Prof. Pin-Yuan CHENTaiwan
Department of Neurosurgery, Chang Gung Memorial Hospital, Keelung. School of Medicine, Chang Gung University
Current Position
2023 to present Chairman of Surgery Department
Academic Experiences
2023 - NowProfessor, Chang Gung University
Professional Experiences
2017 - 2023Chief of Neurosurgical Department
Specialty & Expertise
Awake craniotomy, drug delivery for brain disease
NeuroOncology
About Me
Dr. Pin-Yuan Chen is a highly esteemed professor in the school of medicine at Chang Gung University, Taiwan. He holds a Ph.D. in Clinical Medicine from Chang Gung University and has an extensive background in neurosurgery, with significant contributions to the field of brain tumor treatment and awake craniotomy. Dr. Chen
currently serves as the head of the Department of Surgery at Keelung Chang Gung Memorial Hospital.
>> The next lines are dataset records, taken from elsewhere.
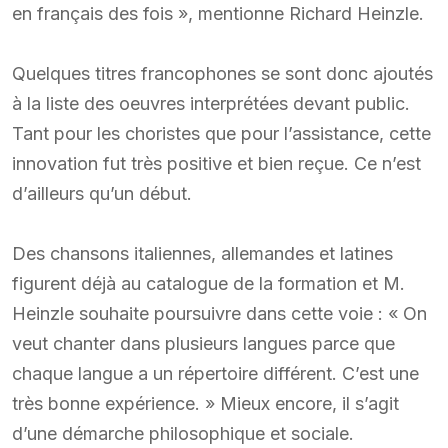
en français des fois », mentionne Richard Heinzle.
Quelques titres francophones se sont donc ajoutés
à la liste des oeuvres interprétées devant public.
Tant pour les choristes que pour l’assistance, cette
innovation fut très positive et bien reçue. Ce n’est
d’ailleurs qu’un début.
Des chansons italiennes, allemandes et latines
figurent déjà au catalogue de la formation et M.
Heinzle souhaite poursuivre dans cette voie : « On
veut chanter dans plusieurs langues parce que
chaque langue a un répertoire différent. C’est une
très bonne expérience. » Mieux encore, il s’agit
d’une démarche philosophique et sociale.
His research focuses on innovative brain tumor therapies, including drug delivery systems and tumor immunotherapy. He has published over
100 research papers, many of which are in high-impact journals such as the Neuro-Oncology and science advances . Dr. Chen is also an active member of several professional societies, including the Taiwan Neuro-Oncology Society and the American Society of Neuro-Oncology, and has received multiple awards for his clinical innovations and academic contributions.
Presentation Information
Precise functional glioma surgery in CGMH
1108 15:40-15:50
Neuro-oncology/305
In glioma treatment, surgical resection is both a critical and high-risk step. When the lesion invades or is near eloquent areas, achieving maximal resection while preserving as much neurological function as possible is the ideal goal. Intraoperative neurophysiological monitoring under general anesthesia can help ensure motor function, whereas language and complex cognitive functions require electrical stimulation testing under awake condition. Sedative medication during surgery must be managed carefully. Basic intraoperative tasks include counting, naming, and Pyramid and palm tree tests. While continuous subcortical testing during tumor removal is crucial. Customized tasks specific to lesions in different brain regions can be discussed thoroughly with the patient. In cases of recurrence, re-operation by awake craniotomy could help to resect a broader area due to neuroplasticity.
Presentation Information
Developing novel VLP-RNA therapeutics for glioma treatment
1108 16:00-16:10
Neuro-oncology/305
Glioblastoma (GBM) is a grave malignant brain cancer with consistent recurrence after surgical resection followed by chemotherapy and radiotherapy. By using convection-enhanced delivery (CED), we directly administer bioengineered nano Virus-like particles (VLPs) into brain tumors. It was designed to incorporate imaging reporters and accommodate an RNA scaffold called broccoli light-up three-way junction (b-3WJ), which contains two siRNA/miRNA sequences and a light-up aptamer enable gene silencing in radioresistant GBM cells. After Treating with TrQβ@b-3WJLet 7g siEGFR, followed by 2Gy radiation, we could extend the median survival time of glioma-bearing mice from 31 days to over 60 days. These findings show the potential of RNAi-based genetic therapeutics given by CED infusion in enhancing concurrent chemotherapy and radiotherapy for GBMs.